Analysis by the medical charity MedGlobal published in July found that at least 97 Yemeni health care workers had already died of the disease, suggesting that the true caseload and mortality figure is far higher than recorded.
For now, the peak of the coronavirus pandemic in Yemen – or at least, its first wave – appears to have subsided, allowing health care workers to focus on the country’s other urgent health crises.
Adyo has taken health care provision for Shabwa out of the weak and largely exiled central government’s hands, funding most of the operational costs at Ataq general and spending $2 million on a new hospital complex near the COVID-19 center.
Work began on the site in 1994 but the facility was never finished as funding dried up or was siphoned off by corrupt officials. In 2015 the empty building was taken over as a base by the Houthis, leading the Saudi-led coalition to bomb it.
Five years later it has been fully repaired, and construction workers are installing central air conditioning and lighting systems. Empty corridors smelling of fresh paint await medical equipment that international charities such as Médecins Sans Frontières have promised to help provide.
The new facility should have 240 beds, compared with 140 at Ataq general, and will boast dedicated maternity, cardiac and infectious disease wards.
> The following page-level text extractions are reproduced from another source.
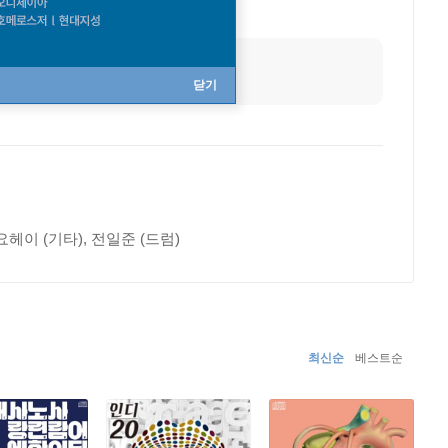
닫기
요헤이 (기타), 전일준 (드럼)
최신순
베스트순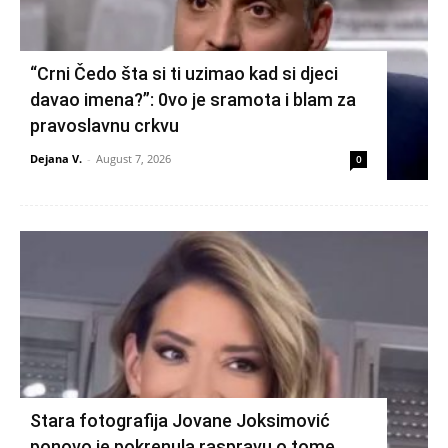
“Crni Čedo šta si ti uzimao kad si djeci
davao imena?”: 0vo je sramota i blam za
pravoslavnu crkvu
Dejana V.
-
August 7, 2026
0
Stara fotografija Jovane Joksimović
ponovo je pokrenula raspravu o tome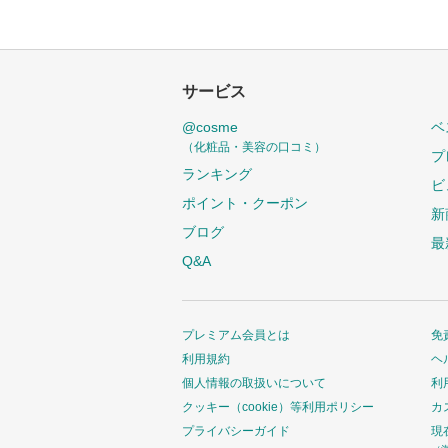
サービス
@cosme
ベ
（化粧品・美容の口コミ）
プ
ランキング
ビ
ポイント・クーポン
新
ブログ
最
Q&A
プレミアム会員とは
免
利用規約
ヘ
個人情報の取扱いについて
利
クッキー（cookie）等利用ポリシー
カ
プライバシーガイド
現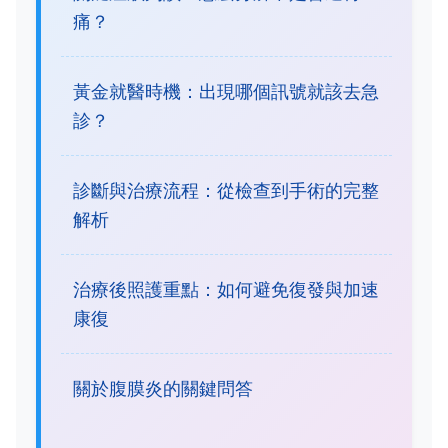
痛？
黃金就醫時機：出現哪個訊號就該去急
診？
診斷與治療流程：從檢查到手術的完整
解析
治療後照護重點：如何避免復發與加速
康復
關於腹膜炎的關鍵問答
A powerful new generator system should keep the electricity on for 24 hours a day, allowing monitors and ventilators to function without interruption.
Local authorities hope the hospital will come online in early 2021, although many obstacles still stand in the way. Well-trained staff, functioning equipment and supplies of medicine are never guaranteed, even in parts of the country like Shabwa not subject to the Saudi blockade.
“I lost a little boy last week to dengue fever because we had no anti-toxins to give him. I called every hospital in the south but no one had any. Maybe he could have lived,” says the head of pediatrics, Dr. Saleh al-Khamsi. “Even if the war ends, I worry that we have already lost a generation.”